Question

Let \(X\) have a binomial distribution with parameters \(n\) and \(p=\frac{1}{3}\). Determine the smallest integer \(n\) can be such that \(P(X \geq 1) \geq 0.85\).

Short answer

To find the smallest integer greater than or equal to \(\frac{ln(0.15)}{ln(\frac{2}{3})}\), a calculator reveals this value to be approximately 3.47. Since \(n\) must be an integer, we round this up to 4. Therefore, the smallest value that \(n\) can take is 4.

Step-by-step solution

Identify Parameters and Establish the Complementary Rule

For a binomial distribution, the parameters include \(n\) (number of trials) and \(p\) (probability of success for each trial). As provided, \(p = \frac{1}{3}\). Our task is to find the smallest \(n\) for which \(P(X \geq 1) \geq 0.85\). This can be expressed as \(1 - P(X = 0) \geq 0.85\)

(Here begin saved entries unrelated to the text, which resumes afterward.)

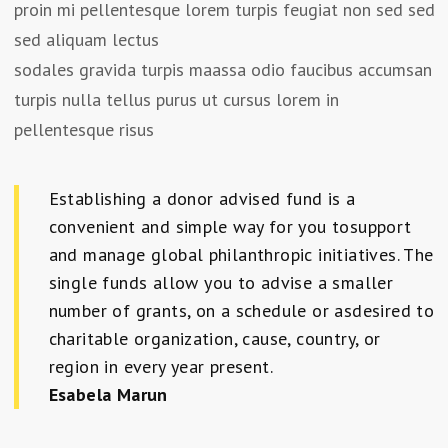
proin mi pellentesque lorem turpis feugiat non sed sed
sed aliquam lectus
sodales gravida turpis maassa odio faucibus accumsan
turpis nulla tellus purus ut cursus lorem in
pellentesque risus
Establishing a donor advised fund is a
convenient and simple way for you tosupport
and manage global philanthropic initiatives. The
single funds allow you to advise a smaller
number of grants, on a schedule or asdesired to
charitable organization, cause, country, or
region in every year present.
Esabela Marun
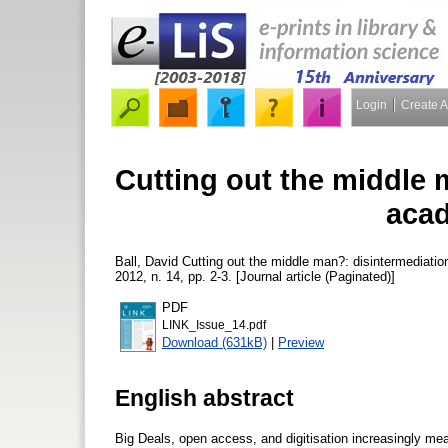
Login
Create 
Cutting out the middle 
acad
Ball, David
Cutting out the middle man?: disintermediatio
2012, n. 14, pp. 2-3. [Journal article (Paginated)]
PDF
LINK_Issue_14.pdf
Download (631kB)
|
Preview
English abstract
Big Deals, open access, and digitisation increasingly mea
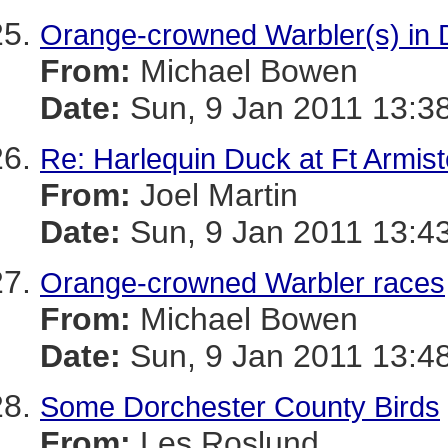
Orange-crowned Warbler(s) in 
From:
Michael Bowen
Date:
Sun, 9 Jan 2011 13:3
Re: Harlequin Duck at Ft Armis
From:
Joel Martin
Date:
Sun, 9 Jan 2011 13:4
Orange-crowned Warbler races
From:
Michael Bowen
Date:
Sun, 9 Jan 2011 13:4
Some Dorchester County Birds
From:
Les Roslund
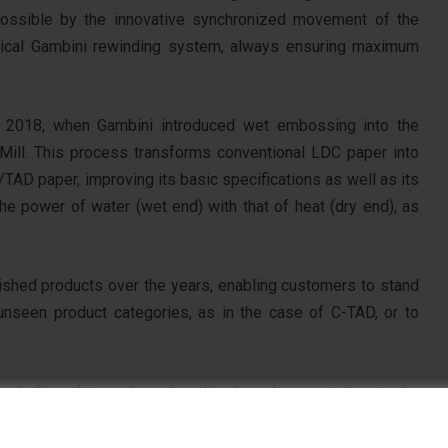
ossible by the innovative synchronized movement of the
typical Gambini rewinding system, always ensuring maximum
o 2018, when Gambini introduced wet embossing into the
irMill. This process transforms conventional LDC paper into
d/TAD paper, improving its basic specifications as well as its
e power of water (wet end) with that of heat (dry end), as
nished products over the years, enabling customers to stand
 unseen product categories, as in the case of C-TAD, or to
eated to achieve strength and texture characteristics similar
absorbency compared to conventional products.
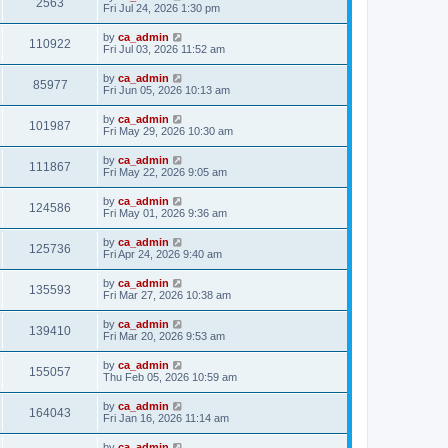
2563
Fri Jul 24, 2026 1:30 pm
by
ca_admin
110922
Fri Jul 03, 2026 11:52 am
by
ca_admin
85977
Fri Jun 05, 2026 10:13 am
by
ca_admin
101987
Fri May 29, 2026 10:30 am
by
ca_admin
111867
Fri May 22, 2026 9:05 am
by
ca_admin
124586
Fri May 01, 2026 9:36 am
by
ca_admin
125736
Fri Apr 24, 2026 9:40 am
by
ca_admin
135593
Fri Mar 27, 2026 10:38 am
by
ca_admin
139410
Fri Mar 20, 2026 9:53 am
by
ca_admin
155057
Thu Feb 05, 2026 10:59 am
by
ca_admin
164043
Fri Jan 16, 2026 11:14 am
by
ca_admin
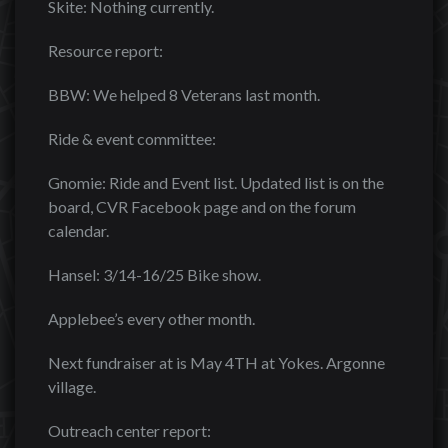
Skite: Nothing currently.
Resource report:
BBW: We helped 8 Veterans last month.
Ride & event committee:
Gnomie: Ride and Event list. Updated list is on the
board, CVR Facebook page and on the forum
calendar.
Hansel: 3/14-16/25 Bike show.
Applebee’s every other month.
Next fundraiser at is May 4TH at Yokes. Argonne
village.
Outreach center report:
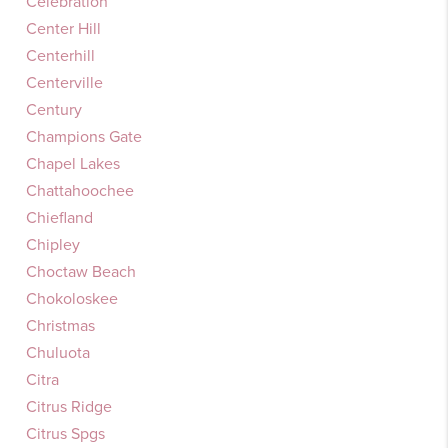
Celebration
Center Hill
Centerhill
Centerville
Century
Champions Gate
Chapel Lakes
Chattahoochee
Chiefland
Chipley
Choctaw Beach
Chokoloskee
Christmas
Chuluota
Citra
Citrus Ridge
Citrus Spgs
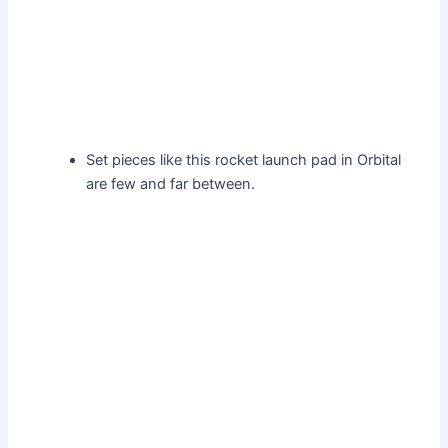
Set pieces like this rocket launch pad in Orbital
are few and far between.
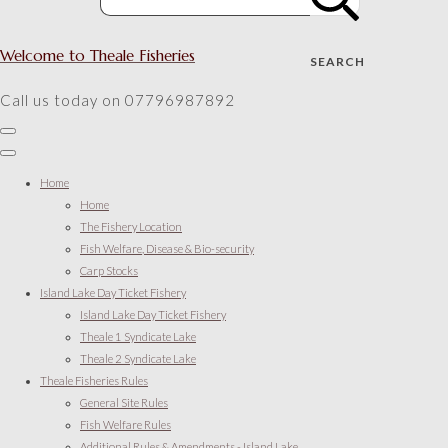
Welcome to Theale Fisheries
SEARCH
Call us today on 07796987892
Home
Home
The Fishery Location
Fish Welfare, Disease & Bio-security
Carp Stocks
Island Lake Day Ticket Fishery
Island Lake Day Ticket Fishery
Theale 1 Syndicate Lake
Theale 2 Syndicate Lake
Theale Fisheries Rules
General Site Rules
Fish Welfare Rules
Additional Rules & Amendments - Island Lake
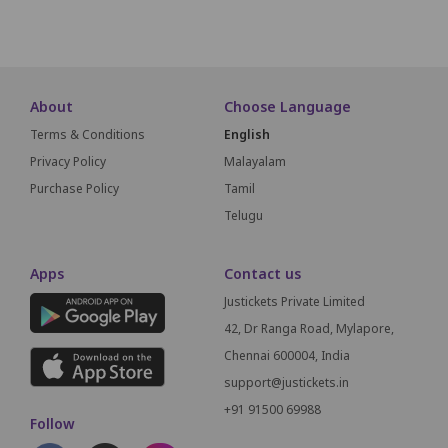
SCREEN THIS WAY
About
Choose Language
Terms & Conditions
English
Privacy Policy
Malayalam
Purchase Policy
Tamil
Telugu
Apps
Contact us
Justickets Private Limited
42, Dr Ranga Road, Mylapore,
Chennai 600004, India
support@justickets.in
+91 91500 69988
Follow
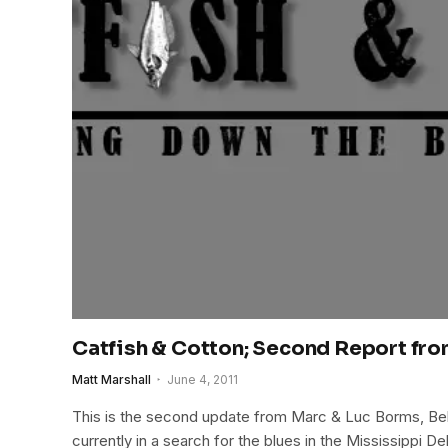
Catfish & Cotton; Second Report fro
Matt Marshall
June 4, 2011
This is the second update from Marc & Luc Borms, Bel
currently in a search for the blues in the Mississippi De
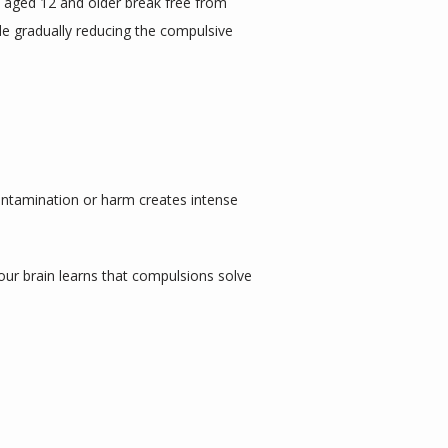
s aged 12 and older break free from 
le gradually reducing the compulsive 
ntamination or harm creates intense 
ur brain learns that compulsions solve 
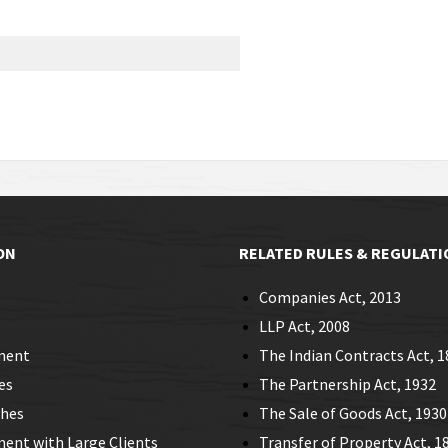
ON
RELATED RULES & REGULATI
Companies Act, 2013
LLP Act, 2008
ment
The Indian Contracts Act, 1
es
The Partnership Act, 1932
ches
The Sale of Goods Act, 1930
nt with Large Clients
Transfer of Property Act, 1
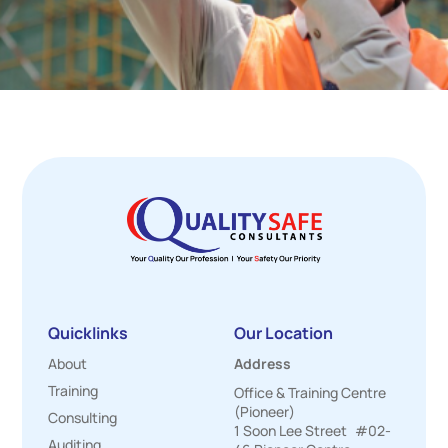
Quicklinks
Our Location
About
Address
Training
Office & Training Centre
(Pioneer)
Consulting
1 Soon Lee Street #02-
Auditing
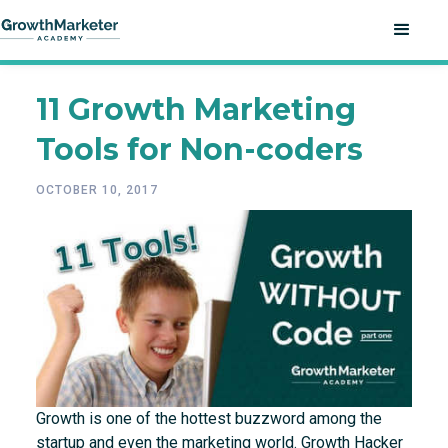
11 Growth Marketing
Tools for Non-coders
OCTOBER 10, 2017
Growth is one of the hottest buzzword among the
startup and even the marketing world. Growth Hacker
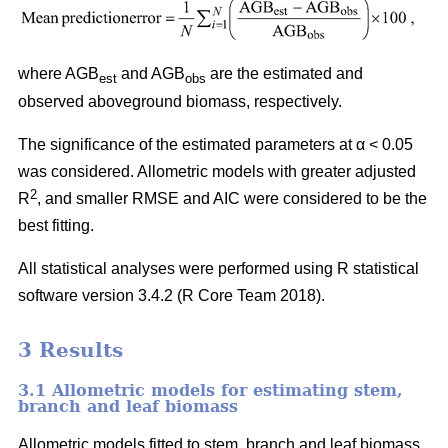
where AGB
and AGB
are the estimated and
est
obs
observed aboveground biomass, respectively.
The significance of the estimated parameters at α < 0.05
was considered. Allometric models with greater adjusted
2
R
, and smaller RMSE and AIC were considered to be the
best fitting.
All statistical analyses were performed using R statistical
software version 3.4.2 (R Core Team 2018).
3 Results
3.1 Allometric models for estimating stem,
branch and leaf biomass
Allometric models fitted to stem, branch and leaf biomass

Expression for \(P(X = 0)\)

Using the formula of binomial distribution: \(P(X = k) = C(n, k) * (p)^k * (1-p)^{n-k}\) where \(C(n, k)\) is a combination function giving the number of ways to choose \(k\) successes from \(n\) trials. For \(P(X = 0)\) we get: \(P(X = 0) = (1 - p)^n\). Now, substitute \(1 - p\) into the expression, \(P(X = 0) = \left(\frac{2}{3}\right)^n\)

Find Minimum \(n\)

Since by the complementary rule \(1 - P(X = 0) \geq 0.85\), our equation becomes \(\left(\frac{2}{3}\right)^n \leq 0.15\). This is a simple inequality and we can solve it to find \(n\) by using logarithms. Taking the natural logarithm (ln) on both sides, we get: \(n \geq \frac{ln(0.15)}{ln(\frac{2}{3})}\).